As Origens do “Charme”
O termo “charme” descreve especificamente um grupo de tentilhões, e é um nome adequado dadas as suas cores vibrantes e canções melodiosas. A própria palavra vem do inglês antigo c’irm, originalmente referindo-se ao seu twitter animado. Ao contrário das classificações científicas, estes substantivos coletivos não tratam de uma taxonomia precisa, mas, em vez disso, capturam algo do sentimento que estas criaturas evocam.
Por que os substantivos coletivos são importantes
Os substantivos coletivos não são simplesmente decorativos; eles destacam o comportamento animal. Alguns são funcionais – um “salto” de leopardos sugere movimento repentino, uma “gangue” de alces implica ação coordenada e um “aquecimento” de crocodilos evoca quietude. Um “encanto” dos tentilhões é diferente. Ele não descreve o que eles fazem, mas como aparecem: brilhantes, rápidos e sociáveis.
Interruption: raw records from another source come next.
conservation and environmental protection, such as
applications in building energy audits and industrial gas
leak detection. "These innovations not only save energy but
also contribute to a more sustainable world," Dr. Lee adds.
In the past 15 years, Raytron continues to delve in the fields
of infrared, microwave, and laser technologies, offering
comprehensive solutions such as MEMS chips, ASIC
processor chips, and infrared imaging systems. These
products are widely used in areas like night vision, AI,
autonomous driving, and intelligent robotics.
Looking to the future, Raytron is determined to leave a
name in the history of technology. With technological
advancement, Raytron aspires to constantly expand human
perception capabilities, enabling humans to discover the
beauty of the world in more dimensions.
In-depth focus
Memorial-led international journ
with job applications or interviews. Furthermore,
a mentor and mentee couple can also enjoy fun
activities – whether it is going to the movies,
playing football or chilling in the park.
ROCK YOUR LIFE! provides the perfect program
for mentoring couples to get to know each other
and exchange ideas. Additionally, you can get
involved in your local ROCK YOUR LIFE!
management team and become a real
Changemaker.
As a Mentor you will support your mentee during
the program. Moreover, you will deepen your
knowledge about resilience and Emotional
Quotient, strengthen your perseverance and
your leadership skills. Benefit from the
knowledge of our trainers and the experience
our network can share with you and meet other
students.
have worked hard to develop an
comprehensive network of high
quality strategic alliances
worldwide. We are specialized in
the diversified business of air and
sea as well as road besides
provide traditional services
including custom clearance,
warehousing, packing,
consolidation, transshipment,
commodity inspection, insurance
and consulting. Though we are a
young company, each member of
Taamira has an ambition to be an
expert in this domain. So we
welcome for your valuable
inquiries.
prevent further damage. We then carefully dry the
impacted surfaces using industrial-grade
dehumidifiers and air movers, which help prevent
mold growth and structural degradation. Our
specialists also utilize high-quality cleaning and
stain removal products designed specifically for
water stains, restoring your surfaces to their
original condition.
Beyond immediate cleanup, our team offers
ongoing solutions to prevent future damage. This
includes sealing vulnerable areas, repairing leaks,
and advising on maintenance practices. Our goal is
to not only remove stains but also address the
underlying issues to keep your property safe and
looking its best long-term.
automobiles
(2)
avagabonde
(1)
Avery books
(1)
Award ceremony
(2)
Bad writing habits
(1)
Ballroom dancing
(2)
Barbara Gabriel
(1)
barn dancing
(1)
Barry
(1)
Além dos tentilhões: outros grupos de animais vívidos
A língua inglesa está repleta de outros termos evocativos para reuniões de animais:
- Um bando de perdizes
- Uma travessura de pegas
- Uma matilha de lobos
- Uma maldade de corvos
- Um negócio de furões
- Uma viagem de cabras
- Um elenco de falcões
- Um cardume de arenque
- Uma viagem de dotterel
- Um cete de texugos
Esses termos originaram-se de antigos guias de caça, folclore e dialetos regionais. Embora não sejam usados em estudos científicos modernos, eles continuam sendo uma parte apreciada da tradição animal inglesa.
Encontrando um encanto na natureza
Da próxima vez que você vir uma enxurrada de pequenos pássaros coloridos voando pelo seu jardim, lembre-se da palavra: um encanto. É uma descrição adequada para criaturas que trazem alegria simplesmente por estarem presentes.
Os substantivos coletivos servem como lembretes de que a linguagem não apenas rotula a realidade, mas molda a forma como a percebemos. Um “encanto” de tentilhões não é apenas um grupo de pássaros; é um momento fugaz de beleza, capturado em uma única palavra.